Wild Game by Adrienne Brodeur

Wild Game

My Mother, Her Lover, and Me

Adrienne Brodeur

3.67 out of 5

3 reviews

Imprint: Houghton Mifflin
Publisher: Houghton Mifflin
Publication date: 15 Oct 2019
ISBN: 9781328519030

Wild Game is a brilliant, timeless memoir about how the people close to us can break our hearts simply because they have access to them, and the lies we tell in order to justify the choices we make. It's a remarkable story of resilience, a reminder that we need not be the parents our parents were to us.

4 stars out of 5
Elizabeth Lowry
24 Jan 2020

" a supremely civilised, and so necessarily tame, attempt at making sense of the horror at the heart of this particular mother-daughter relationship"

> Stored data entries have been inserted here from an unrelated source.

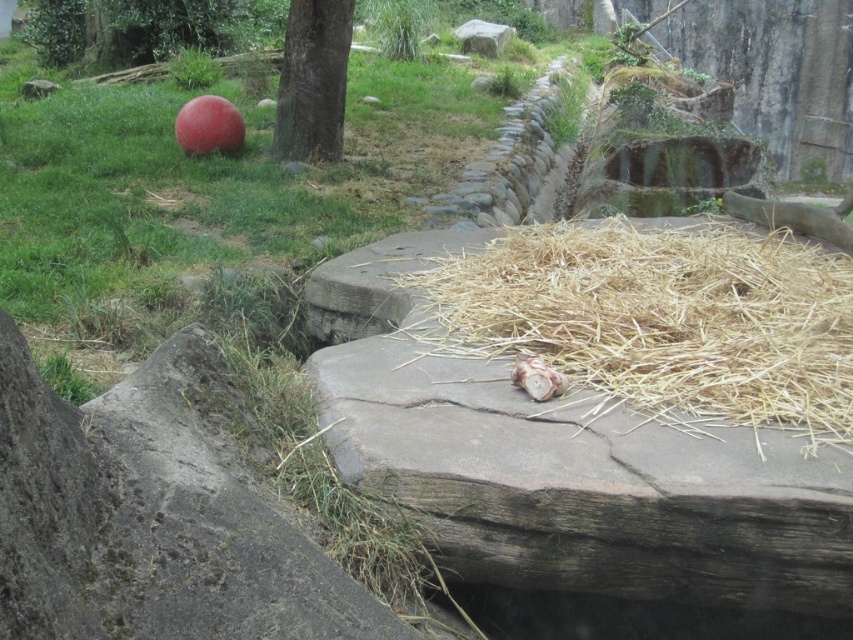 Is brown textured log at center smaller than smooth gray rock at upper center?

Yes.

Locate an element on the screen. brown textured log at center is located at coordinates (537, 378).

Identify the location of brown textured log at center. (537, 378).

Consider the image. Is the position of brown rough bark tree at upper center less distant than that of brown textured log at center?

No, brown rough bark tree at upper center is further to the viewer.

Which is below, brown rough bark tree at upper center or brown textured log at center?

brown textured log at center is lower down.

Which is behind, point (317, 108) or point (548, 388)?

Positioned behind is point (317, 108).

Where is `brown rough bark tree at upper center`? The width and height of the screenshot is (853, 640). brown rough bark tree at upper center is located at coordinates (312, 81).

Is brown straw at center further to the viewer compared to smooth gray rock at upper center?

That is False.

Does point (480, 298) come farther from viewer compared to point (492, 54)?

No, (480, 298) is in front of (492, 54).

The height and width of the screenshot is (640, 853). Find the location of `brown straw at center`. brown straw at center is located at coordinates (662, 320).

As Brodeur leaves for college, Malabar warns her: “Don’t ever forget that you and I are two halves of one whole.” Wild Game, in other words, is a story of child abuse, though it’s marketed (down to the Lolita-ish image of a halter-topped pubescent girl on its cover) as a tale of wayward romance, and the complex “nature of family”. Make no mistake: it’s infinitely darker than that, though the darkness is tamped down under a polished veneer. The Cordon Bleu recipes and the cocktail rituals of Malabar’s moneyed East Coast set belie a world marked by casual violence and grotesque consumption – of food, of alcohol and of people.


4 stars out of 5
Kate Saunders
11 Jan 2020

"a memoir that reads like a novel"

Wild Game is a memoir that reads like a novel. Brodeur’s writing is elegant — she is particularly good at describing the sights, sounds and smells of Cape Cod, with its sand dunes and fishing boats, and its perpetual harvest of clams and lobsters. I was strongly reminded of LP Hartley’s classic novel The Go-Between; both explore the feelings of a child caught in the complicated mesh of an adult love affair.

3 stars out of 5
Rachel Cooke
7 Jan 2020

"A daughter’s complicity in her mother’s secret adulterous affair is gruesomely fascinating"

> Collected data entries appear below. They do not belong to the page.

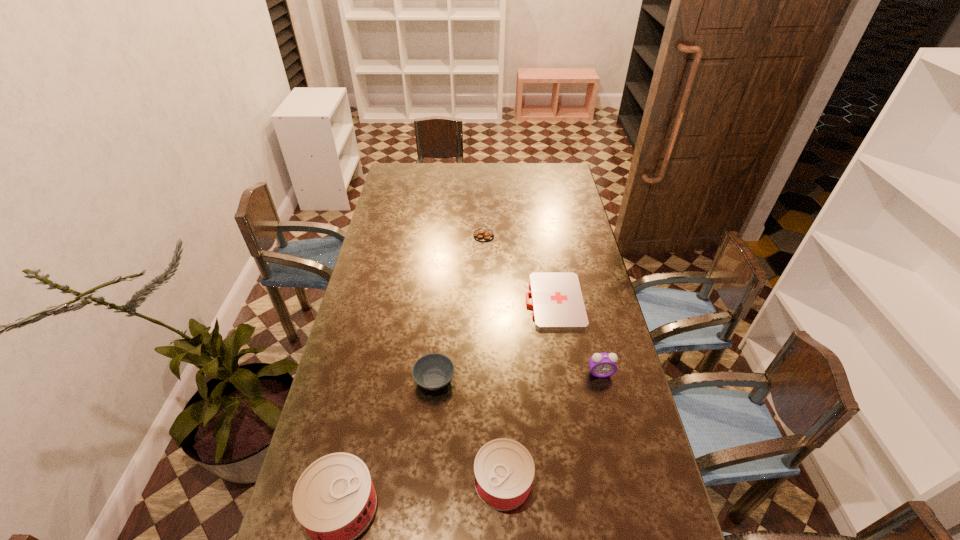 This screenshot has height=540, width=960. Find the location of `vacant space situated 0.100m on the left of the pastry`. vacant space situated 0.100m on the left of the pastry is located at coordinates (450, 235).

Find the location of a particular element. The height and width of the screenshot is (540, 960). free space located on the left of the third shortest object is located at coordinates (397, 379).

At what (x,y) coordinates should I click in order to perform the action: click on vacant space located 0.130m on handle side the shortest object. Please return your answer as a coordinate pair (x, y). This screenshot has width=960, height=540. Looking at the image, I should click on click(491, 301).

You are a GUI agent. You are given a task and a screenshot of the screen. Output one action in this format:
    pyautogui.click(x=<x>, y=<y>)
    Task: Click on the free space located on handle side the shortest object
    
    Given the screenshot: What is the action you would take?
    pyautogui.click(x=471, y=301)

Locate an element on the screen. blank space located 0.210m on handle side the shortest object is located at coordinates (468, 301).

Identify the location of object at the near edge. The image size is (960, 540). (504, 469).

In order to click on alarm clock that is at the right edge in this screenshot , I will do `click(602, 365)`.

Identify the location of the first-aid kit located in the right edge section of the desktop. (557, 301).

Identify the location of vacant area at the far edge. This screenshot has width=960, height=540. (524, 187).

The height and width of the screenshot is (540, 960). In the image, there is a desktop. Identify the location of vacant space at the near edge. (375, 526).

All this is fascinating – at times, gruesomely so. I found myself quite mesmerised by Malabar; like some desperate old actress, she’s permanently ready for her closeup.

But Brodeur’s memoir is somehow a lot less gripping than it should be. Why? At first, I thought this was down to her writing. Combine her travel writerly descriptions of Cape Cod with her lusciously precise accounts of her mother’s cooking – “Malabar lowered the artfully arranged pre-dinner offerings: paper-thin slices of ruby-red venison carpaccio, a bowl of wrinkled and briny olives, and a dish of her ethereally smooth venison paté” – and what you have is memoir as it might appear in Gwyneth Paltrow’s Goop: varnished rather than visceral, more complacent than searching. “I learned to become a friend to myself,” she writes at one point, which, quite apart from being a cliche of self-help, seemed to me to be not much of a weapon in the war for independence from her mother.